Several months ago, my dear friend Wendy gave me a book entitled Tenzin's Deer. As I began to read, I felt a stirring I knew from experience signaled something important. In the kind of unmistakable skin prickle that begs you to Pay Attention I read on. In this story, a tender-hearted Tibetan boy named Tenzin wanders along the woods and finds the wounded tracks of a felled deer. Touched by what he sees, Tenzin begins to care for the animal, eventually renaming her Jampa, "Loving Kindness". Over a series of several nights, Tenzin's dreams become the blueprint to heal Jampa. Under his tender hand, she soon grows well enough to run and play and eat alongside her beloved friend. Eventually, a startling dream came to the young boy. Jampa had been healed and wished to be released. "Please stop praying and holding me close to you. Please let me go."

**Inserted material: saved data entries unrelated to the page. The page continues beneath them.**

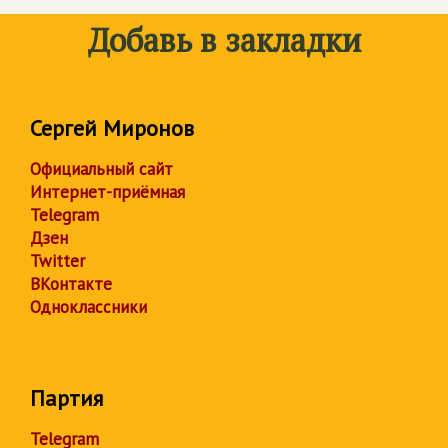
Добавь в закладки
Сергей Миронов
Официальный сайт
Интернет-приёмная
Telegram
Дзен
Twitter
ВКонтакте
Одноклассники
Партия
Telegram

It is week six of our eight week hospital stay, but I do not know then how long we'll be there. I know only one thing with increasing certainty: Paul is not getting better. On the website we created I write these words: "For almost six weeks now, you have carried the burden of prayer for Paul and for our family. We are so grateful for that love and support. Would you join me now in asking God for a miracle for Paul? My prayer is that God would heal every muscle, organ, infection and injury..." Those desperate words remind me how clear-headed I was: Paul was leaving me.
In the hospital room, the frantic pace had slowed. The inevitable would come. We would wait. In a moment of exhaustion; physical, mental, spiritual exhaustion-I draped his arm over my neck and fell asleep. When I finally woke, I moved close to his ear and uttered what I believed was my duty as the self appointed One Who Loved Him Best: I let him go. "I do not want you to say goodbye. I want you to keep fighting. But Baby, if you can't do it anymore, if your body is too sick to go on, we'll be okay." I promised to take care of our kids. I promised to keep him alive in spirit. I promised to love him forever. "It's okay Baby" I said, many, many times over.
It would be a disingenuous account to paint myself a Tibetan monk who knows the beauty of love and releases it to its full breadth. My truth is simpler and far less sage. All that I dreamed has died. I am struck the petulant child, longing for what she cannot have. But when I am quiet, when that still, small voice rises up to guide me, I remember Tenzin's prayer. I admit my weakness and ask for strength. I ask God to show me how to love as Tenzin loved.
"At the moment he felt his bravest, (Tenzin) began to breathe with Jamba. As she breathed in, he breathed out. His breath deepened, and he felt as if he was now breathing for her, making it easier for her to leave. He said gently, "Go, beloved friend, to the wild. Do not be held by my love. Go bravely and well and clearly know we will meet again. Return to the earth as a gift."